The Grammar of Graphics by@entronad

The Grammar of Graphics

image
Entronad HackerNoon profile picture

Entronad

https://github.com/entronad

The new version of Flutter visualization library Graphic optimized its declarative specification grammar, so that it can better represent the nature of the Grammar of Graphics.

In this article, we vary a specification several times, thus transform a bar chart to a pie chart. This work displays the flexibility and diversity of the Grammar of Graphics, and also shows beginners the basic concepts of the Grammar of Graphics.

If you have never learned the Grammar of Graphics before, there is no problem to read this article. It is also a starting handbook of Graphic.

Bar charts and pie charts are both very common in data visualization. They look quite different at first sight, but they have the same nature. Why? Let's transform a bar chart to a pie chart step by step to look into the intrinsic reasons.

Let's start with a simple bar chart. The data is the same as the starting example of ECharts:

const data = [
  {'category': 'Shirts', 'sales': 5},
  {'category': 'Cardigans', 'sales': 20},
  {'category': 'Chiffons', 'sales': 36},
  {'category': 'Pants', 'sales': 10},
  {'category': 'Heels', 'sales': 10},
  {'category': 'Socks', 'sales': 20},
];

Declarative Specification

Graphic adopts a declarative specification.
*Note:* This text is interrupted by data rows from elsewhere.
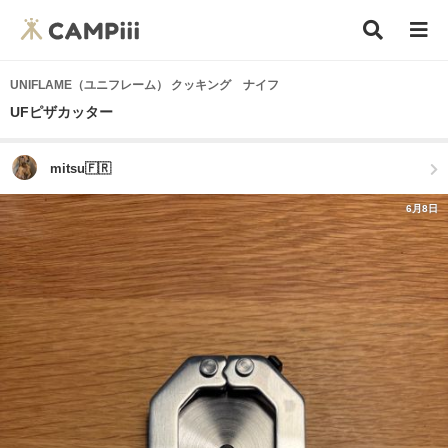
UNIFLAME（ユニフレーム） クッキング ナイフ
UFピザカッター
mitsu🇫🇷
6月8日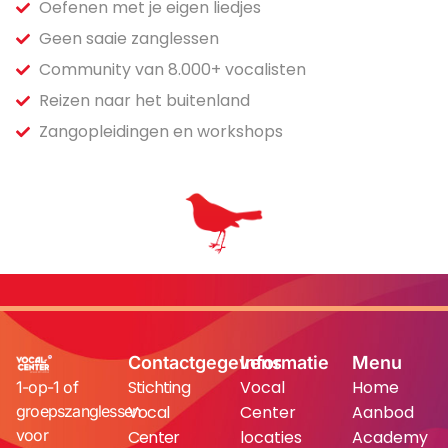
Oefenen met je eigen liedjes
Geen saaie zanglessen
Community van 8.000+ vocalisten
Reizen naar het buitenland
Zangopleidingen en workshops
Contactgegevens
Informatie
Menu
Stichting
Vocal
Home
1-op-1 of
groepszanglessen
Vocal
Center
Aanbod
voor
Center
locaties
Academy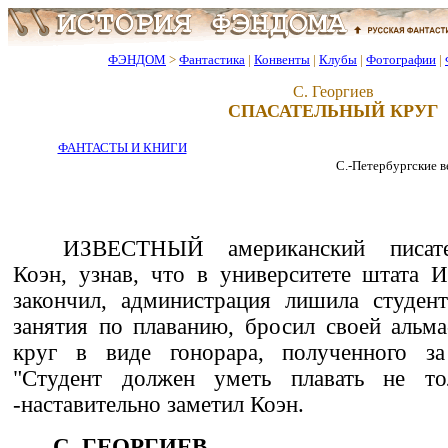
ФЭНДОМ
>
Фантастика
|
Конвенты
|
Клубы
|
Фотографии
|
С. Георгиев
СПАСАТЕЛЬНЫЙ КРУГ
ФАНТАСТЫ И КНИГИ
С.-Петербургские ве
ИЗВЕСТНЫЙ американский писател
Коэн, узнав, что в университете штата 
закончил, администрация лишила студент
занятия по плаванию, бросил своей альма
круг в виде гонорара, полученного за
"Студент должен уметь плавать не тол
-наставительно заметил Коэн.
С. ГЕОРГИЕВ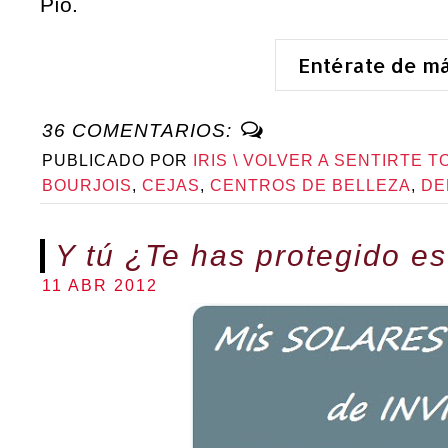
Pío.
Entérate de m
36 COMENTARIOS:
PUBLICADO POR
IRIS \ VOLVER A SENTIRTE T
BOURJOIS
,
CEJAS
,
CENTROS DE BELLEZA
,
DE
Y tú ¿Te has protegido 
11 ABR 2012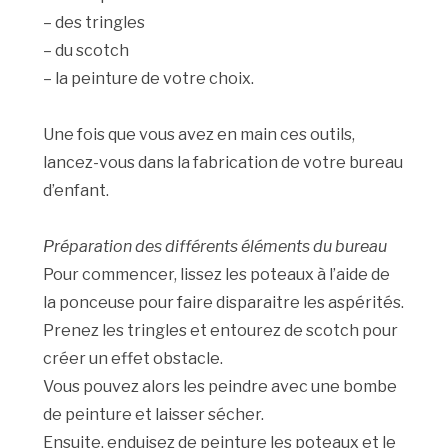
– des tringles
– du scotch
– la peinture de votre choix.
Une fois que vous avez en main ces outils,
lancez-vous dans la fabrication de votre bureau
d’enfant.
Préparation des différents éléments du bureau
Pour commencer, lissez les poteaux à l’aide de
la ponceuse pour faire disparaitre les aspérités.
Prenez les tringles et entourez de scotch pour
créer un effet obstacle.
Vous pouvez alors les peindre avec une bombe
de peinture et laisser sécher.
Ensuite, enduisez de peinture les poteaux et le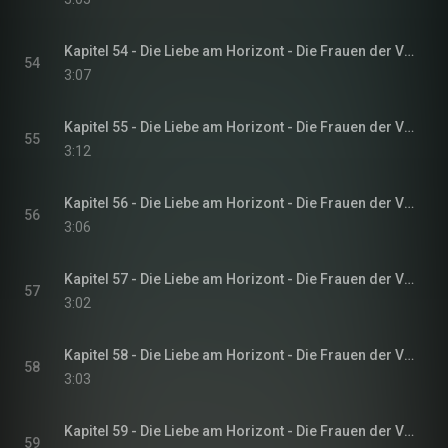
Kapitel 54 - Die Liebe am Horizont - Die Frauen der Villa Sommerwind, Band 3
54
3:07
Kapitel 55 - Die Liebe am Horizont - Die Frauen der Villa Sommerwind, Band 3
55
3:12
Kapitel 56 - Die Liebe am Horizont - Die Frauen der Villa Sommerwind, Band 3
56
3:06
Kapitel 57 - Die Liebe am Horizont - Die Frauen der Villa Sommerwind, Band 3
57
3:02
Kapitel 58 - Die Liebe am Horizont - Die Frauen der Villa Sommerwind, Band 3
58
3:03
Kapitel 59 - Die Liebe am Horizont - Die Frauen der Villa Sommerwind, Band 3
59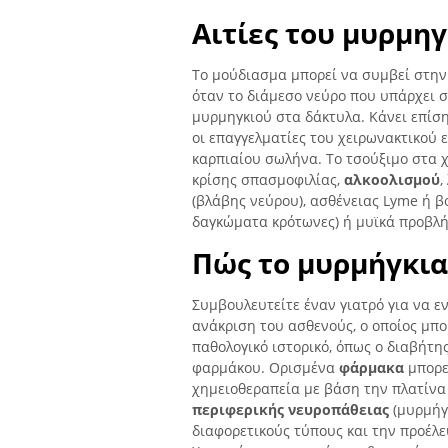
Αιτίες του μυρμηγ
Το μούδιασμα μπορεί να συμβεί στην
όταν το διάμεσο νεύρο που υπάρχει σ
μυρμηγκιού στα δάκτυλα. Κάνει επίσ
οι επαγγελματίες του χειρωνακτικού
καρπιαίου σωλήνα. Το τσούξιμο στα χ
κρίσης σπασμοφιλίας,
αλκοολισμού
,
(βλάβης νεύρου), ασθένειας Lyme ή β
δαγκώματα κρότωνες) ή μυϊκά προβλ
Πώς το μυρμήγκια
Συμβουλευτείτε έναν γιατρό για να 
ανάκριση του ασθενούς, ο οποίος μπο
παθολογικό ιστορικό, όπως ο διαβήτη
φαρμάκου. Ορισμένα
φάρμακα
μπορε
χημειοθεραπεία με βάση την πλατίνα 
περιφερικής νευροπάθειας
(μυρμήγ
διαφορετικούς τύπους και την προέλευ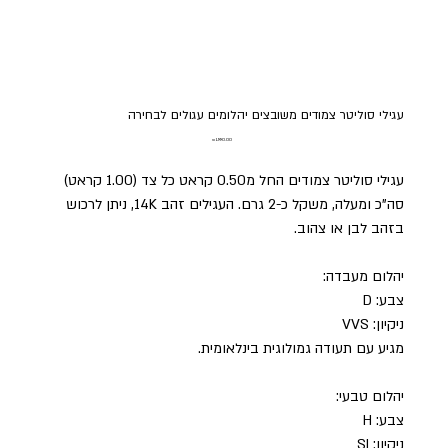
עגילי סוליטר צמודים משובצים יהלומים עגולים לבחירה
מחיר
עגילי סוליטר צמודים החל מ0.50 קראט כל צד (1.00 קראט)
סה"כ ומעלה, משקל כ-2 גרם. העגילים זהב 14K, ניתן לרכוש
בזהב לבן או צהוב.
יהלום מעבדה:
צבע: D
ניקיון: VVS
מגיע עם תעודה גמולוגית בינלאומית.
יהלום טבעי:
צבע: H
ניקיון: SI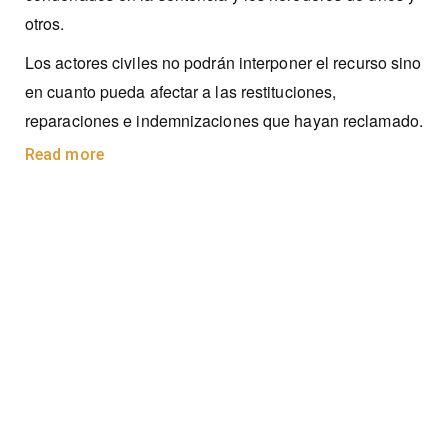
otros.
Los actores civiles no podrán interponer el recurso sino
en cuanto pueda afectar a las restituciones,
reparaciones e indemnizaciones que hayan reclamado.
Read more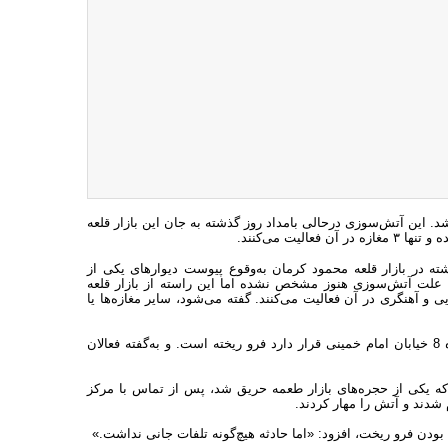
. این آتش‌سوزی درحالی بامداد روز گذشته به جان این بازار قلعه
یت می‌کنند.
ته در بازار قلعه محمود کرمان به‌وقوع پیوست دیوارهای یکی از
ند، علت آتش‌سوزی هنوز مشخص نشده اما این راسته از بازار قلعه
فروش مواد غذایی، نانوایی و آهنگری در آن فعالیت می‌کنند. گفته می‌شود، سایر مغازه‌ها یا
در حال‌ حاضر یکی از مغازه‌های تعطیل شده‌ این بازار قدیمی که در کوچه‌ شماره 8 خیابان امام خمینی قرار دارد فرو ریخته است. و به‌گفته فعالان
 که یکی از حجره‌های بازار طعمه حریق شد، پس از تماس با مرکز
دند و آتش را مهار کردند.
بودن فرو ریخت، افزود: «اما حادثه هیچ‌گونه تلفات جانی نداشت.»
All grammars of visualization is specified in the constructor of the Chart widget:

Chart(
  data: data,
  variables: {
    'category': Variable(
      accessor: (Map map) => map['category'] as String,
    ),
    'sales': Variable(
      accessor: (Map map) => map['sales'] as num,
    ),
  },
  elements: [IntervalElement()],
  axes: [
    Defaults.horizontalAxis,
    Defaults.verticalAxis,
  ],
)

Data and Variable

The data of a chart is imported by the data property. It can be a List of any type. Inside the chart, the data items are converted to uniform Tuple objects. How Tuple fields are extracted from data items is defined by Variables.

We can see from the example code that the grammar of the specification is concise, yet the variables definition takes half the length. Since Dart is a strict typed language, in order to allow any input datum type, detailed Variable definitions are quite necessary.

Geometry Element

The greatest idea of the Grammar of Graphics is distinguishing the difference between abstract graph and perceivable graphic.
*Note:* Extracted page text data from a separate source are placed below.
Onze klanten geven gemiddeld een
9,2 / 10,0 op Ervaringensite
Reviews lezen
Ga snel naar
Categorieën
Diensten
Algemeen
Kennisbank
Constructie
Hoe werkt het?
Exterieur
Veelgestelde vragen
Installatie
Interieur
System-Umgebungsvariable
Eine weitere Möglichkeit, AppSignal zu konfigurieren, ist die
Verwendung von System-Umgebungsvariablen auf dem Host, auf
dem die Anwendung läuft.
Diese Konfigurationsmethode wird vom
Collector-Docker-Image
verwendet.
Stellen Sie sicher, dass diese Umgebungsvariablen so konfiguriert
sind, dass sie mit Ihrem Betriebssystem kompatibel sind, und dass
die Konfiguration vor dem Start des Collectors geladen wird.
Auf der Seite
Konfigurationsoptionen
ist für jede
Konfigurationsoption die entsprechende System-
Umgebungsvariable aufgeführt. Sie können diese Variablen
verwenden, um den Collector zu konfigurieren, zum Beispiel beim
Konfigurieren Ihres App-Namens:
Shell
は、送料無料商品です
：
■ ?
For instance, whether a datum is an interval of values or a point of a value, is called the graph; whether the item on canvas is a bar or a triangle, the width, and the height, is called the graphic. The steps to create a graph and a graphic are called geometry and aesthetic, respectively.

The concepts of graph and graphic reach the intrinsic relationship between data and graphics. They are the key for the Grammar of Graphics to get free from the constraints of chart typologies.

The GeomElement is where these two concepts are defined. Its types determine the graph type, and they are:

The height of a bar in the chart represents the interval between 0 and the datum value, so we choose IntervalElement. Thus we get a very common bar chart:

image

Let's get back to the beginning quest. The angles in a pie chart also display intervals, so we should also choose the IntervalElement. But why does a bar chart render rectangles, while a pie chart renders sectors?

Coordinate

A coordinate assigns variables into different dimensions in the plane. For rectangle coordinates (RectCoord), the dimensions are horizontal and vertical; and for polar coordinates (PolarCoord), dimensions are angle and radius.

The example above doesn't indicate the coord property, so a default rectangle coordinate is set. Since the pie chart displays intervals with angles, it should be a polar coordinate. We add a definition to indicate that:

coord: PolarCoord()

Then the chart becomes a rose chart:

image

This seems to get close to a pie chart. But the graphics look imperfect. It needs some fixing.

Scale

The first problem is, the proportions of the sector radiuses seem not equal to the proportions of the salse values.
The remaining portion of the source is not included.